-- Task item --
In the entries below, print exactly the lines from the first through the one with "регулярное прямое авиасообщение. Первый", both included, and none of the pictures.
(Beginning of Input)
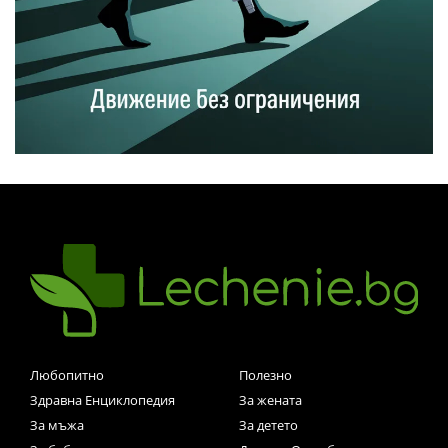
Любопитно
Полезно
Здравна Енциклопедия
За жената
За мъжа
За детето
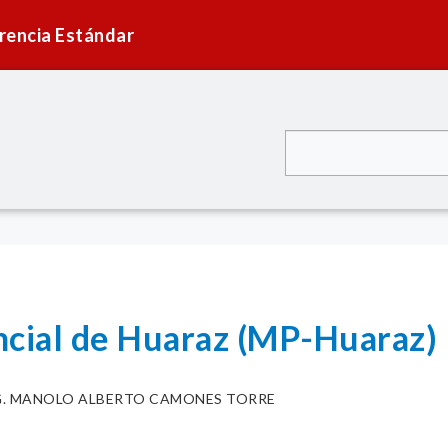
rencia Estándar
ncial de Huaraz (MP-Huaraz)
G. MANOLO ALBERTO CAMONES TORRE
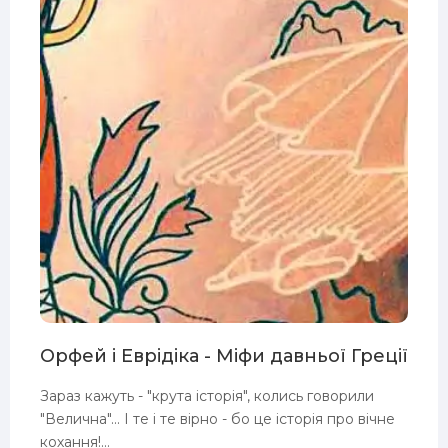
Орфей і Еврідіка - Міфи давньої Греції
Зараз кажуть - "крута історія", колись говорили
"Велична"... І те і те вірно - бо це історія про вічне
кохання!...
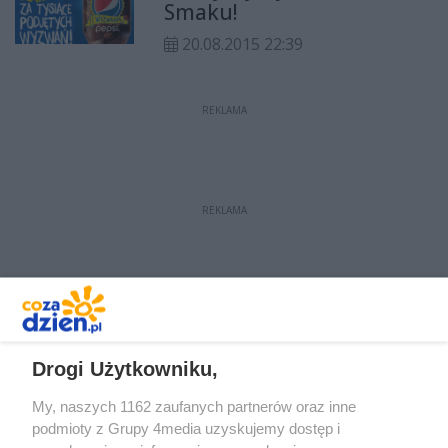
Smaku!
20.08.2015 22:39
REKLAMA
REKLAMA
REKLAMA
Drogi Użytkowniku,
My, naszych 1162 zaufanych partnerów oraz inne
podmioty z Grupy 4media uzyskujemy dostęp i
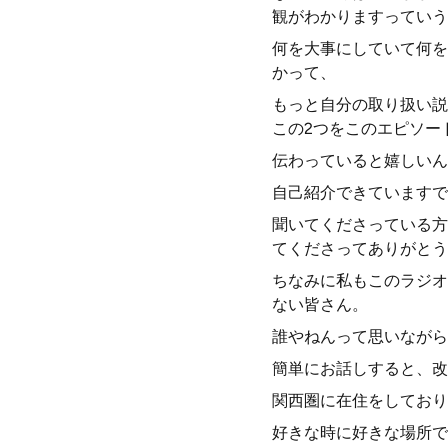
観がわかりますっていう
何を大事にしていて何を
かって、
もっと自分の取り扱い説
この2つをこのエピソー
伝わっていると嬉しいん
自己紹介できていますで
聞いてくださっている方
てくださってありがとう
ちなみに私もこのラジオ
ない皆さん。
誰やねんって思いながら
簡単にお話しすると、改
関西圏に在住をしており
好きな時に好きな場所で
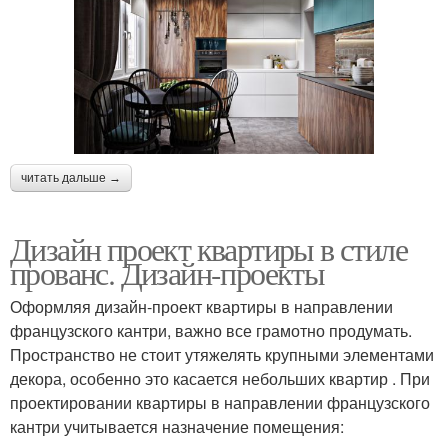
читать дальше →
Дизайн проект квартиры в стиле
прованс. Дизайн-проекты
Оформляя дизайн-проект квартиры в направлении
французского кантри, важно все грамотно продумать.
Пространство не стоит утяжелять крупными элементами
декора, особенно это касается небольших квартир . При
проектировании квартиры в направлении французского
кантри учитывается назначение помещения:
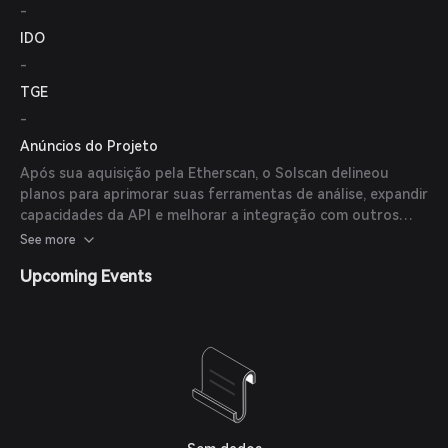
-
IDO
-
TGE
-
Anúncios do Projeto
Após sua aquisição pela Etherscan, o Solscan delineou
planos para aprimorar suas ferramentas de análise, expandir
capacidades da API e melhorar a integração com outros
exploradores de blockchain.
See more
Upcoming Events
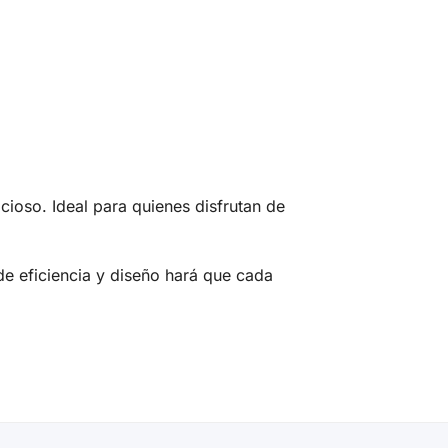
cioso. Ideal para quienes disfrutan de
e eficiencia y diseño hará que cada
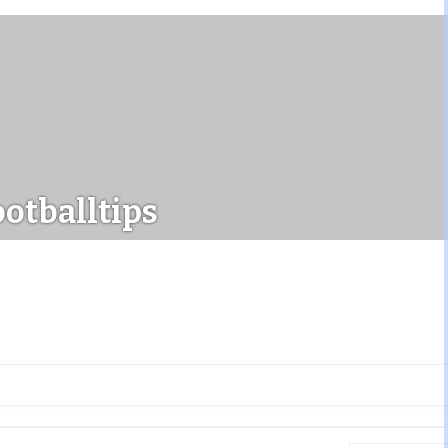
otballtips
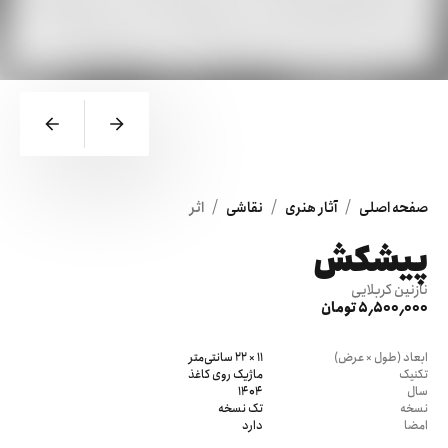
/
/
/
صفحه اصلی
آثار هنری
نقاشی
اثر
پیشکش
نازنین کربلایی
5٬500٬000 تومان
ابعاد (طول × عرض)
11 × 22 سانتی‌متر
تکنیک
ماژیک روی کاغذ
سال
1404
نسخه
تک نسخه
امضا
دارد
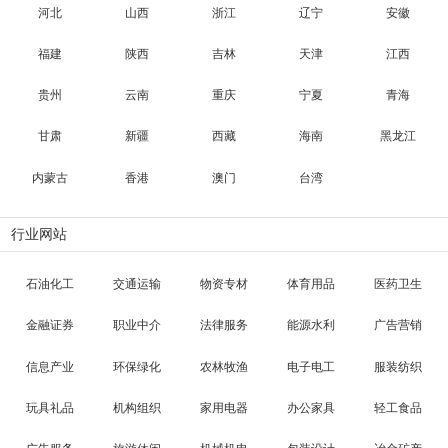
河北
山西
浙江
辽宁
安徽
福建
陕西
吉林
天津
江西
贵州
云南
重庆
宁夏
青海
甘肃
新疆
西藏
海南
黑龙江
内蒙古
香港
澳门
台湾
行业网站
石油化工
交通运输
物资专材
体育用品
医药卫生
金融证券
职业中介
法律服务
能源水利
广告营销
信息产业
环保绿化
农林牧渔
电子电工
服装纺织
玩具礼品
机构组织
家用电器
办公家具
轻工食品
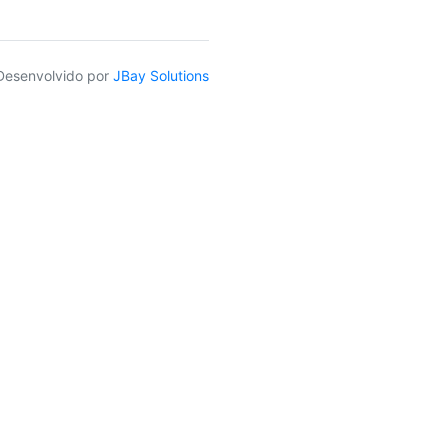
Desenvolvido por
JBay Solutions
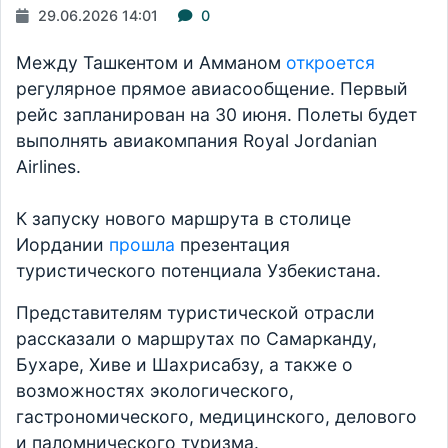
29.06.2026 14:01
0
Между Ташкентом и Амманом
откроется
регулярное прямое авиасообщение. Первый
рейс запланирован на 30 июня. Полеты будет
выполнять авиакомпания Royal Jordanian
Airlines.
К запуску нового маршрута в столице
Иордании
прошла
презентация
туристического потенциала Узбекистана.
Представителям туристической отрасли
рассказали о маршрутах по Самарканду,
Бухаре, Хиве и Шахрисабзу, а также о
возможностях экологического,
гастрономического, медицинского, делового
и паломнического туризма.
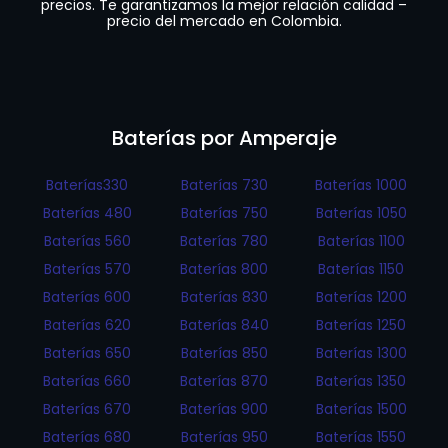
precios. Te garantizamos la mejor relación calidad –
precio del mercado en Colombia.
Baterías por Amperaje
Baterías330
Baterías 730
Baterías 1000
Baterías 480
Baterías 750
Baterías 1050
Baterías 560
Baterías 780
Baterías 1100
Baterías 570
Baterías 800
Baterías 1150
Baterías 600
Baterías 830
Baterías 1200
Baterías 620
Baterías 840
Baterías 1250
Baterías 650
Baterías 850
Baterías 1300
Baterías 660
Baterías 870
Baterías 1350
Baterías 670
Baterías 900
Baterías 1500
Baterías 680
Baterías 950
Baterías 1550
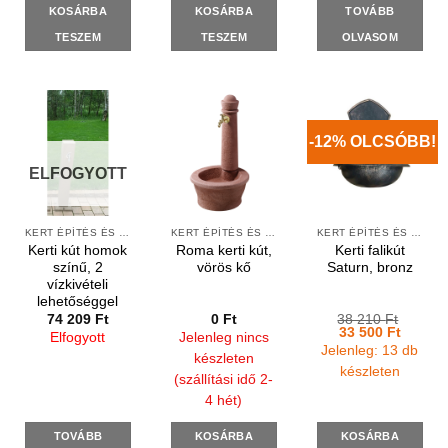
KOSÁRBA
KOSÁRBA
TOVÁBB
TESZEM
TESZEM
OLVASOM
-12% OLCSÓBB!
ELFOGYOTT
KERT ÉPÍTÉS ÉS ÁPOLÁS
KERT ÉPÍTÉS ÉS ÁPOLÁS
KERT ÉPÍTÉS ÉS ÁPOLÁS
Kerti kút homok
Roma kerti kút,
Kerti falikút
színű, 2
vörös kő
Saturn, bronz
vízkivételi
lehetőséggel
74 209
Ft
0
Ft
38 210
Ft
Original
Current
33 500
Ft
Elfogyott
Jelenleg nincs
price
price
Jelenleg: 13 db
was:
is:
készleten
38
33
készleten
(szállítási idő 2-
210 Ft.
500 Ft.
4 hét)
TOVÁBB
KOSÁRBA
KOSÁRBA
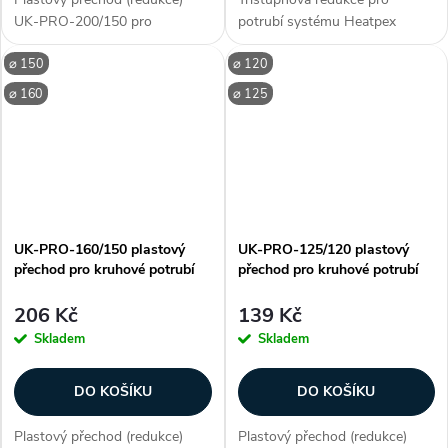
UK-PRO-200/150 pro
potrubí systému Heatpex
vzduchotechnické potrubí.
ADURO umožňující změnu
⌀ 150
⌀ 120
Slouží pro napojení potrubí o
průměru potrubí mezi 125, 160
průměru 200 mm s potrubím o
nebo 200 mm. Aby bylo možné
⌀ 160
⌀ 125
průměru 150 mm. Instalace je...
získat 2stupňovou redukci, je
nutné odříznout...
UK-PRO-160/150 plastový
UK-PRO-125/120 plastový
přechod pro kruhové potrubí
přechod pro kruhové potrubí
206 Kč
139 Kč
Skladem
Skladem
DO KOŠÍKU
DO KOŠÍKU
Plastový přechod (redukce)
Plastový přechod (redukce)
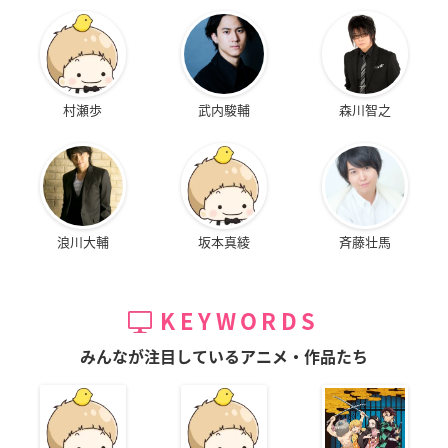
村瀬歩
武内駿輔
森川智之
浪川大輔
坂本真綾
斉藤壮馬
KEYWORDS
みんなが注目しているアニメ・作品たち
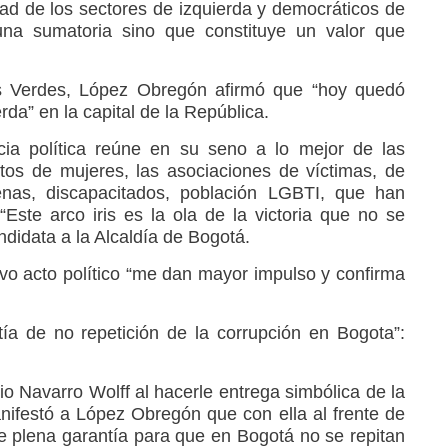
ad de los sectores de izquierda y democráticos de
na sumatoria sino que constituye un valor que
los Verdes, López Obregón afirmó que “hoy quedó
rda” en la capital de la República.
ia política reúne en su seno a lo mejor de las
tos de mujeres, las asociaciones de víctimas, de
genas, discapacitados, población LGBTI, que han
Este arco iris es la ola de la victoria que no se
ndidata a la Alcaldía de Bogotá.
vo acto político “me dan mayor impulso y confirma
ía de no repetición de la corrupción en Bogota”:
io Navarro Wolff al hacerle entrega simbólica de la
anifestó a López Obregón que con ella al frente de
ste plena garantía para que en Bogotá no se repitan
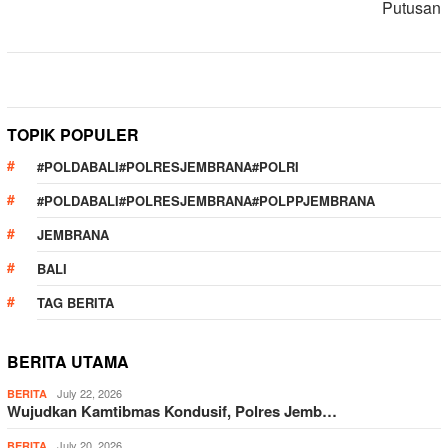
Putusan
TOPIK POPULER
#POLDABALI#POLRESJEMBRANA#POLRI
#POLDABALI#POLRESJEMBRANA#POLPPJEMBRANA
JEMBRANA
BALI
TAG BERITA
BERITA UTAMA
July 22, 2026
BERITA
Wujudkan Kamtibmas Kondusif, Polres Jemb…
July 20, 2026
BERITA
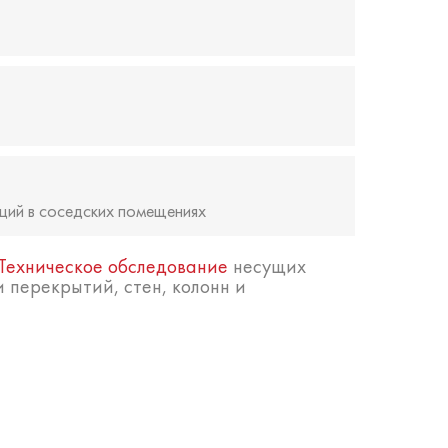
ций в соседских помещениях
Техническое обследование
несущих
 перекрытий, стен, колонн и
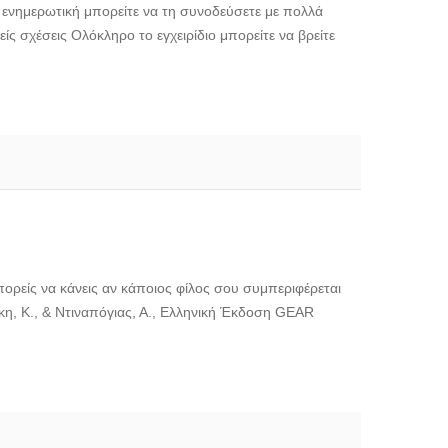
ς ενημερωτική μπορείτε να τη συνοδεύσετε με πολλά
είς σχέσεις Ολόκληρο το εγχειρίδιο μπορείτε να βρείτε
πορείς να κάνεις αν κάποιος φίλος σου συμπεριφέρεται
λάκη, Κ., & Ντιναπόγιας, Α., Ελληνική Έκδοση GEAR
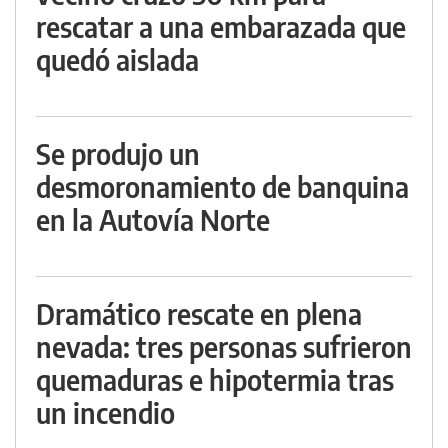
rescatar a una embarazada que
quedó aislada
Se produjo un
desmoronamiento de banquina
en la Autovía Norte
Dramático rescate en plena
nevada: tres personas sufrieron
quemaduras e hipotermia tras
un incendio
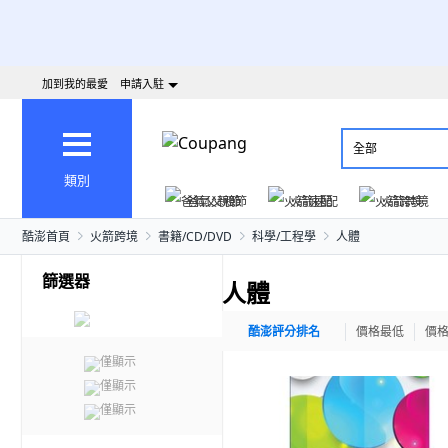
加到我的最愛
申請入駐
全部
類別
爸氣父親節
火箭速配
火箭跨境
酷澎首頁
火箭跨境
書籍/CD/DVD
科學/工程學
人體
篩選器
人體
酷澎評分排名
價格最低
價
僅顯示
僅顯示
僅顯示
(End of Input)
-- Output of the task --
Любопитно
Полезно
Здравна Енциклопедия
За жената
За мъжа
За детето
rencia Estándar
ncial de Huaraz (MP-Huaraz)
G. MANOLO ALBERTO CAMONES TORRE
Орфей і Еврідіка - Міфи давньої Греції
Зараз кажуть - "крута історія", колись говорили
"Велична"... І те і те вірно - бо це історія про вічне
кохання!...
Smaku!
20.08.2015 22:39
REKLAMA
REKLAMA
REKLAMA
Drogi Użytkowniku,
My, naszych 1162 zaufanych partnerów oraz inne
podmioty z Grupy 4media uzyskujemy dostęp i
観がわかりますっていう
何を大事にしていて何を
かって、
もっと自分の取り扱い説
この2つをこのエピソー
伝わっていると嬉しいん
自己紹介できていますで
聞いてくださっている方
てくださってありがとう
ちなみに私もこのラジオ
ない皆さん。
誰やねんって思いながら
簡単にお話しすると、改
関西圏に在住をしており
好きな時に好きな場所で
читать дальше →
Дизайн проект квартиры в стиле
прованс. Дизайн-проекты
Оформляя дизайн-проект квартиры в направлении
французского кантри, важно все грамотно продумать.
Пространство не стоит утяжелять крупными элементами
декора, особенно это касается небольших квартир . При
проектировании квартиры в направлении французского
кантри учитывается назначение помещения:
-
IDO
-
TGE
-
Anúncios do Projeto
Após sua aquisição pela Etherscan, o Solscan delineou
planos para aprimorar suas ferramentas de análise, expandir
capacidades da API e melhorar a integração com outros
exploradores de blockchain.
See more
Upcoming Events
cioso. Ideal para quienes disfrutan de
e eficiencia y diseño hará que cada
otballtips
/
/
/
صفحه اصلی
آثار هنری
نقاشی
اثر
پیشکش
نازنین کربلایی
5٬500٬000 تومان
ابعاد (طول × عرض)
11 × 22 سانتی‌متر
تکنیک
ماژیک روی کاغذ
سال
1404
نسخه
تک نسخه
امضا
دارد
河北
山西
浙江
辽宁
安徽
福建
陕西
吉林
天津
江西
贵州
云南
重庆
宁夏
青海
甘肃
新疆
西藏
海南
黑龙江
内蒙古
香港
澳门
台湾
行业网站
石油化工
交通运输
物资专材
体育用品
医药卫生
金融证券
职业中介
法律服务
能源水利
广告营销
信息产业
环保绿化
农林牧渔
电子电工
服装纺织
玩具礼品
机构组织
家用电器
办公家具
轻工食品
Desenvolvido por
JBay Solutions
29.06.2026 14:01
0
Между Ташкентом и Амманом
откроется
регулярное прямое авиасообщение. Первый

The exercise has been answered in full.